Prepared to perform were the various ensembles that exist under the label Concentus: Voices, Renaissance Winds, Renaissance Viols, Renaissance Trombones and Plucked Strings. So, too, at the ready was the Baroque Orchestra and its conductor Stanley Ritchie, who had just been informed of being raised to the level of distinguished professor, the highest honor that an IU faculty member can get (and congratulations to him!).
What awaited us, the audience, was a program called “Gilding the Lilly,” an event designed to celebrate a current Lilly Library exhibit, “The Performative Book from Medieval Europe to the Americas.” More specifically, the concert recognized receipt of a medieval manuscript containing a chant donated to the Lilly by the widow of Thomas Binkley, revered founding director of the Early Music Institute. And to top that, Wendy Gillespie, the institute’s chairwoman, called upon faculty composer Don Freund to contribute a work of his making for the various performing musicians.
One heard first various Concentus groups performing chants and chant-influenced pieces by a series of 15th- and 16th-century composers. A few, such as Tomas Luis de Victoria, William Byrd, Heinrich Isaac and Orlando di Lassus, are familiar names. Others — like Francisco Guerrero, Antoine Brumel, Costanzo Festa, Peter Philips and Alfonso Ferrabosco —are less likely to be recognized. But their music, as chosen for the program, often fell radiant on the ears. The performers, instrumental and vocal, were superb in navigating through the musical challenges. And when the Voices glorified their selections under the guidance of Dana Marsh, coordinator at the institute and specialist in early music voice, one sometimes turned breathless, so lovely were the sounds produced.

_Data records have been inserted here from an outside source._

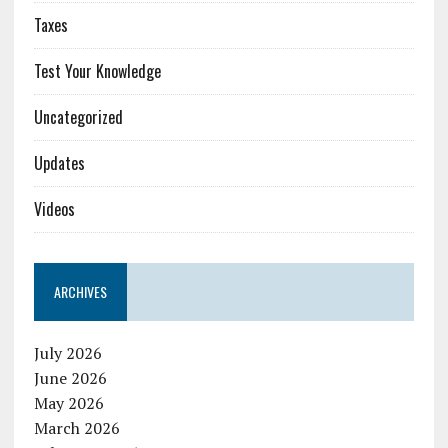
Taxes
Test Your Knowledge
Uncategorized
Updates
Videos
ARCHIVES
July 2026
June 2026
May 2026
March 2026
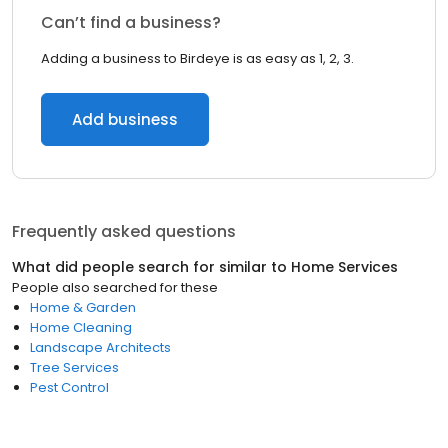
Can’t find a business?
Adding a business to Birdeye is as easy as 1, 2, 3.
Add business
Frequently asked questions
What did people search for similar to
Home Services
People also searched for these
Home & Garden
Home Cleaning
Landscape Architects
Tree Services
Pest Control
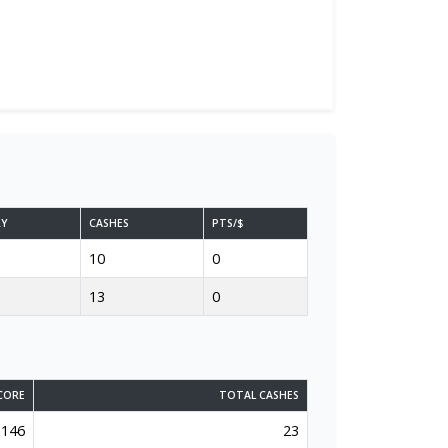
RY
CASHES
PTS/$
10
0
13
0
CORE
TOTAL CASHES
146
23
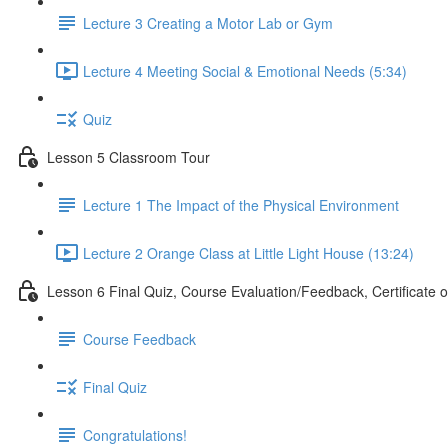
Lecture 3 Creating a Motor Lab or Gym
Lecture 4 Meeting Social & Emotional Needs (5:34)
Quiz
Lesson 5 Classroom Tour
Lecture 1 The Impact of the Physical Environment
Lecture 2 Orange Class at Little Light House (13:24)
Lesson 6 Final Quiz, Course Evaluation/Feedback, Certificate 
Course Feedback
Final Quiz
Congratulations!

The newly tapped distinguished professor, Stanley Ritchie, then took over, using the Baroque Orchestra and the Concentus Voices for a sumptuous reading of later music, Antonio Vivaldi’s Magnificat in G Minor, written in the early 18th century. It is a stunning work, Vivaldi at his melodic and emotionally strongest. Orchestra and vocal soloists matched the music in quality; the result was a pleasure to experience.
Don Freund’s “Discubuit Jesus,” scored for orchestra (the Baroque in reduced number), Concentus instrumentalists, and five vocal soloists, ended the program. The piece served as aural time travel, switching the dominant theme, a chant, through passages for voice, for the Renaissance ensembles with their instruments of long ago vintage, and for the Baroque Orchestra strings. The music swung back and forth from one grouping to another, dramatically and yet comfortably, too. Freund’s grasp of the various period sounds was phenomenal. He gave the musicians an enticing and engaging assignment and the listeners an enticing and engaging listen-to.
Reaction to “Discubuit Jesus” and to the rest of the program sounded enthusiastic. Ovations were warm and, at the end, extensive, just what the performers deserved.